*PROBLEM TO SOLVE*
Give back exactly the lines spanning from the one containing "8 7903 0200" to the final line of the records below, and no others.

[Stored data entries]
==*==
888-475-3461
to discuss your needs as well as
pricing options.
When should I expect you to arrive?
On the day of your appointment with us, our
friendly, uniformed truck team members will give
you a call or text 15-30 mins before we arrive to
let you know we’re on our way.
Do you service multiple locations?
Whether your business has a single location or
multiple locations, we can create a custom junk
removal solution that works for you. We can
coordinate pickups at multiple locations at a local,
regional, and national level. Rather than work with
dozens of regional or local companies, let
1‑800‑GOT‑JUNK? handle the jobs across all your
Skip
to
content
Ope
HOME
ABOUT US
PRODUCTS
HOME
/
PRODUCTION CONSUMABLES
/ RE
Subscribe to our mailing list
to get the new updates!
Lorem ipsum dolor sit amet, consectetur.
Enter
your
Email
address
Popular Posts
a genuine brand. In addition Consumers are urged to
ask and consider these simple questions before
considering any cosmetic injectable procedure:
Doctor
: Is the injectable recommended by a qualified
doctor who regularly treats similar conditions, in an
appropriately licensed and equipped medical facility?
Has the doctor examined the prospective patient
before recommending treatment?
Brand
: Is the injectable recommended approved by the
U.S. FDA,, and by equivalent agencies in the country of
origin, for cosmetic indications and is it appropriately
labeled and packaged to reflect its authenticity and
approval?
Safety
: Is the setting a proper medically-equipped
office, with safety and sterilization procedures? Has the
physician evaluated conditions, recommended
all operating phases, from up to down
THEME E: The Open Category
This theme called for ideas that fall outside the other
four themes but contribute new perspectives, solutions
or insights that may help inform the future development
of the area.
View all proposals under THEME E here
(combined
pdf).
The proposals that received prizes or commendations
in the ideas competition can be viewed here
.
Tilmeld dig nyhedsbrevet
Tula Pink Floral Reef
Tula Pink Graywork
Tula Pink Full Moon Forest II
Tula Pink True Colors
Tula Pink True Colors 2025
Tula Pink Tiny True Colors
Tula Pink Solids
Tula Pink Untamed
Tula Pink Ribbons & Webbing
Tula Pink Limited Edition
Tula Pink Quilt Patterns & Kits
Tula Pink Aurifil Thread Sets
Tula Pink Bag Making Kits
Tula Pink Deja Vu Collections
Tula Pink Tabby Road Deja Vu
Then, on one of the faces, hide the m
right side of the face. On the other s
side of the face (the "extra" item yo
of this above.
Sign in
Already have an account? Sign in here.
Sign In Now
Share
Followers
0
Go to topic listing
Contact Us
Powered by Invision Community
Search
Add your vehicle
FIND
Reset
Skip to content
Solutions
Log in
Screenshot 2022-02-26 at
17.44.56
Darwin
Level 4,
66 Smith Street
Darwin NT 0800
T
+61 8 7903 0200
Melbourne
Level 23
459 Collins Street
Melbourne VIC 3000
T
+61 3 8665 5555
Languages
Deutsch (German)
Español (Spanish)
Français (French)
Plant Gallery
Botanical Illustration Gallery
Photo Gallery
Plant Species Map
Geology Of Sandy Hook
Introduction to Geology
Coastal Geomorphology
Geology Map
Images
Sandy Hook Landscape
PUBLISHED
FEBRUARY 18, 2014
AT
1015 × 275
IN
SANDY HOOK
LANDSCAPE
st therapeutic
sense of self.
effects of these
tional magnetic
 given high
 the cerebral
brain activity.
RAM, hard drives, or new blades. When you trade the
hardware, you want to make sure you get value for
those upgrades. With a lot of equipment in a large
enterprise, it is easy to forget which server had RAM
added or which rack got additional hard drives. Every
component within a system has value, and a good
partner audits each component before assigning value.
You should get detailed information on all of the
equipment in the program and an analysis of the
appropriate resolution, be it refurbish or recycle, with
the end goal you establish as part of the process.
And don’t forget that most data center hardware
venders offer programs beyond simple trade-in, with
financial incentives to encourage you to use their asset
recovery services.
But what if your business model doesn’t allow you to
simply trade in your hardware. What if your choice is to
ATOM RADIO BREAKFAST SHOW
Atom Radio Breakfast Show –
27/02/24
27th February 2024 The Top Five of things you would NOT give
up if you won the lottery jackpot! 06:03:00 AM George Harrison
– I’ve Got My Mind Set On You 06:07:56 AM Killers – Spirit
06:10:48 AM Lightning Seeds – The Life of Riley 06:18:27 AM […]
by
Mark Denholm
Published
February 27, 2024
==*==
*YOUR SOLUTION*
+61 8 7903 0200
Melbourne
Level 23
459 Collins Street
Melbourne VIC 3000
T
+61 3 8665 5555
Languages
Deutsch (German)
Español (Spanish)
Français (French)
Plant Gallery
Botanical Illustration Gallery
Photo Gallery
Plant Species Map
Geology Of Sandy Hook
Introduction to Geology
Coastal Geomorphology
Geology Map
Images
Sandy Hook Landscape
PUBLISHED
FEBRUARY 18, 2014
AT
1015 × 275
IN
SANDY HOOK
LANDSCAPE
st therapeutic
sense of self.
effects of these
tional magnetic
 given high
 the cerebral
brain activity.
RAM, hard drives, or new blades. When you trade the
hardware, you want to make sure you get value for
those upgrades. With a lot of equipment in a large
enterprise, it is easy to forget which server had RAM
added or which rack got additional hard drives. Every
component within a system has value, and a good
partner audits each component before assigning value.
You should get detailed information on all of the
equipment in the program and an analysis of the
appropriate resolution, be it refurbish or recycle, with
the end goal you establish as part of the process.
And don’t forget that most data center hardware
venders offer programs beyond simple trade-in, with
financial incentives to encourage you to use their asset
recovery services.
But what if your business model doesn’t allow you to
simply trade in your hardware. What if your choice is to
ATOM RADIO BREAKFAST SHOW
Atom Radio Breakfast Show –
27/02/24
27th February 2024 The Top Five of things you would NOT give
up if you won the lottery jackpot! 06:03:00 AM George Harrison
– I’ve Got My Mind Set On You 06:07:56 AM Killers – Spirit
06:10:48 AM Lightning Seeds – The Life of Riley 06:18:27 AM […]
by
Mark Denholm
Published
February 27, 2024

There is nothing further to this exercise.